# What the exercise asks
Locate the line that contains "програмованого будильника, календаря" in the entries below, then repeat it and every following line through the line that contains "Механізм: електронний, цифровий", exactly, and no others.

# Given data
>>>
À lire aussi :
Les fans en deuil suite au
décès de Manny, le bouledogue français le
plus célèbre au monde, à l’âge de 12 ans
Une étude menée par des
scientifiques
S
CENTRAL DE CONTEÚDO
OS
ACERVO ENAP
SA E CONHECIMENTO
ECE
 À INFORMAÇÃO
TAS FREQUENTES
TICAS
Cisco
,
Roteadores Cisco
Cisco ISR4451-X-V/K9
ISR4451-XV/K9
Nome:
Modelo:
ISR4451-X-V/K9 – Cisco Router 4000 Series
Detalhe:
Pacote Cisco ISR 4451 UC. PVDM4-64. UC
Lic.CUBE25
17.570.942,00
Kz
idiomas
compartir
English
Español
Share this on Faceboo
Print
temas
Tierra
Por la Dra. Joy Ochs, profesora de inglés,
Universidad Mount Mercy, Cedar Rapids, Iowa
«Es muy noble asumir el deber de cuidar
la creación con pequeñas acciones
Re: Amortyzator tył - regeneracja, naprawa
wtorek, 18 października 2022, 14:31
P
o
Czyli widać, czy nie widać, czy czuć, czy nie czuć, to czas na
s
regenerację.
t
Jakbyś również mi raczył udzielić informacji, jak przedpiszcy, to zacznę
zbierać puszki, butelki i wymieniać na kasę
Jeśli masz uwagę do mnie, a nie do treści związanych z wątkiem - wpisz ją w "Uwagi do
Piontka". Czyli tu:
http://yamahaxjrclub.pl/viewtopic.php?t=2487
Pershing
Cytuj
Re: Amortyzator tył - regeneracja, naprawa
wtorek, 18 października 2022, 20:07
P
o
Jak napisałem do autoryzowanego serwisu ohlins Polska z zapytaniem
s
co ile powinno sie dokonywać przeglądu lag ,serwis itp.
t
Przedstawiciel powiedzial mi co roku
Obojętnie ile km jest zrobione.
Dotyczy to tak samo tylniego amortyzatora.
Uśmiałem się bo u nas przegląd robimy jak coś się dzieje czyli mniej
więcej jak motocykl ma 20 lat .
---
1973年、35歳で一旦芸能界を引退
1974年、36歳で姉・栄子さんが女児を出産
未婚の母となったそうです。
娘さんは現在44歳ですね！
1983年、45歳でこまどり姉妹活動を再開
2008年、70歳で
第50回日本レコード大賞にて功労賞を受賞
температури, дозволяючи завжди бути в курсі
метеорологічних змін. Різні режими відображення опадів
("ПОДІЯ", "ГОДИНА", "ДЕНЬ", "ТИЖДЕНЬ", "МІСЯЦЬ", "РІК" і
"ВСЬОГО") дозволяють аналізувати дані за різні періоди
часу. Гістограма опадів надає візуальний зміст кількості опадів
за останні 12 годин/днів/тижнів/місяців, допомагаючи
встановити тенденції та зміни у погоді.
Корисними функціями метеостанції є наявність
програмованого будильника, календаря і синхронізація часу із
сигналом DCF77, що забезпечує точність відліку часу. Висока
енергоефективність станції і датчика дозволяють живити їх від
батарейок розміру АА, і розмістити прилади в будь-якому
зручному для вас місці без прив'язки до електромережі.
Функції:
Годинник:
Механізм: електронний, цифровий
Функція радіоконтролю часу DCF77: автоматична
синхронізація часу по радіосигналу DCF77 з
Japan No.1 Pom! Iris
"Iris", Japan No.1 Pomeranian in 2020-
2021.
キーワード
==
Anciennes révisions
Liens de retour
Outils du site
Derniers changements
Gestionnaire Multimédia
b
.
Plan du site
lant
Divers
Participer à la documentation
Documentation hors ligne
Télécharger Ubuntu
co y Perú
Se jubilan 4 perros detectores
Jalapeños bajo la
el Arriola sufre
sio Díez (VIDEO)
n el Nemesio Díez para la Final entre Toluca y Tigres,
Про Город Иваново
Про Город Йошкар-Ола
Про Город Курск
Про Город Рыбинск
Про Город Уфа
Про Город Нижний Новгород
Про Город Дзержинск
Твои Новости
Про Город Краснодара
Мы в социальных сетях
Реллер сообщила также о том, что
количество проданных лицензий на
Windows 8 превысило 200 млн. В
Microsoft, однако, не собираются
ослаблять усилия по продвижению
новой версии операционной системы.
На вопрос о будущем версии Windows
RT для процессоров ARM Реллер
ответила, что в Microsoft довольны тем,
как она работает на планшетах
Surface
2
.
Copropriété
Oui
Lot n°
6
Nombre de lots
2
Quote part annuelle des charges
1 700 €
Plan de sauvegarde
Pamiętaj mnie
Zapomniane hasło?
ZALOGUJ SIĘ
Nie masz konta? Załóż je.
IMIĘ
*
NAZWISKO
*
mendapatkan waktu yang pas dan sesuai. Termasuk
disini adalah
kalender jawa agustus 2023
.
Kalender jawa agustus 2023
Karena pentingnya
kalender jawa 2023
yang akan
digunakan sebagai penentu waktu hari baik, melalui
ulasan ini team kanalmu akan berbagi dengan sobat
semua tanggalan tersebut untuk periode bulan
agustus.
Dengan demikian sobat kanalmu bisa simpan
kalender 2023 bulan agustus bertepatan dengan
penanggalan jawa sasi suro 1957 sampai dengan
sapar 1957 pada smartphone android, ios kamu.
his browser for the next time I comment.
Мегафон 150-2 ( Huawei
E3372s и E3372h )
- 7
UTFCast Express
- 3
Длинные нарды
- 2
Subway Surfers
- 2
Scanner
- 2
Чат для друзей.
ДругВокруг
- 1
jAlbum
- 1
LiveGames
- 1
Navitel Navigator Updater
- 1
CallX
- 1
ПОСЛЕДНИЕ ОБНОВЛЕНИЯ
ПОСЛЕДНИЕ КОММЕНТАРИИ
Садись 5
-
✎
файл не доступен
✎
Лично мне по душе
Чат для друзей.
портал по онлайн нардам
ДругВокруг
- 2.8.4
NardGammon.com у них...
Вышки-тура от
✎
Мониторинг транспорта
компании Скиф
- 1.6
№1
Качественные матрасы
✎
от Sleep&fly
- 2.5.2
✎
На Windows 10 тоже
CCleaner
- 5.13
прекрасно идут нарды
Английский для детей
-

# Exercise answer
програмованого будильника, календаря і синхронізація часу із
сигналом DCF77, що забезпечує точність відліку часу. Висока
енергоефективність станції і датчика дозволяють живити їх від
батарейок розміру АА, і розмістити прилади в будь-якому
зручному для вас місці без прив'язки до електромережі.
Функції:
Годинник:
Механізм: електронний, цифровий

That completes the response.